### Task
All entries below must be retyped exactly, though pictures are to be skipped.

***

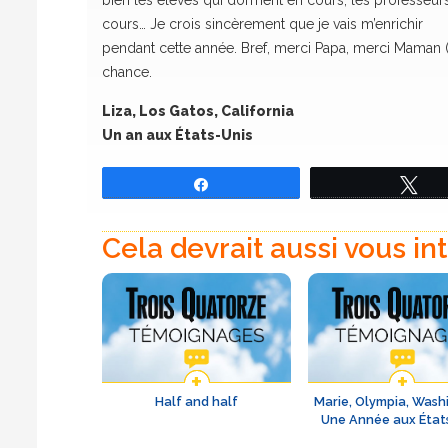
bien les élèves qui dorment en cours, les professe
cours… Je crois sincèrement que je vais m’enrichir
pendant cette année. Bref, merci Papa, merci Maman (v
chance.
Liza, Los Gatos, California
Un an aux États-Unis
Partagez
Tw
Cela devrait aussi vous in
Half and half
Marie, Olympia, Wash
Une Année aux État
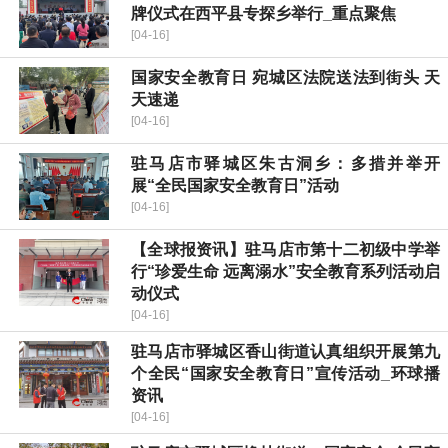
牌仪式在西平县专探乡举行_重点聚焦
[04-16]
国家安全教育日 宛城区法院送法到街头 天
天速递
[04-16]
驻马店市驿城区朱古洞乡：多措并举开
展“全民国家安全教育日”活动
[04-16]
【全球报资讯】驻马店市第十二初级中学举
行“珍爱生命 远离溺水”安全教育系列活动启
动仪式
[04-16]
驻马店市驿城区香山街道认真组织开展第九
个全民“国家安全教育日”宣传活动_环球播
资讯
[04-16]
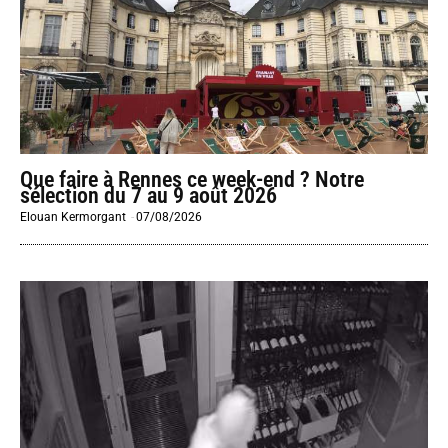
Que faire à Rennes ce week-end ? Notre
sélection du 7 au 9 août 2026
Elouan Kermorgant
-
07/08/2026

***

### Exercise solution
bien les élèves qui dorment en cours, les professe
cours… Je crois sincèrement que je vais m’enrichir
pendant cette année. Bref, merci Papa, merci Maman (v
chance.
Liza, Los Gatos, California
Un an aux États-Unis
Partagez
Tw
Cela devrait aussi vous in
Half and half
Marie, Olympia, Wash
Une Année aux État
牌仪式在西平县专探乡举行_重点聚焦
[04-16]
国家安全教育日 宛城区法院送法到街头 天
天速递
[04-16]
驻马店市驿城区朱古洞乡：多措并举开
展“全民国家安全教育日”活动
[04-16]
【全球报资讯】驻马店市第十二初级中学举
行“珍爱生命 远离溺水”安全教育系列活动启
动仪式
[04-16]
驻马店市驿城区香山街道认真组织开展第九
个全民“国家安全教育日”宣传活动_环球播
资讯
[04-16]
Que faire à Rennes ce week-end ? Notre
sélection du 7 au 9 août 2026
Elouan Kermorgant
-
07/08/2026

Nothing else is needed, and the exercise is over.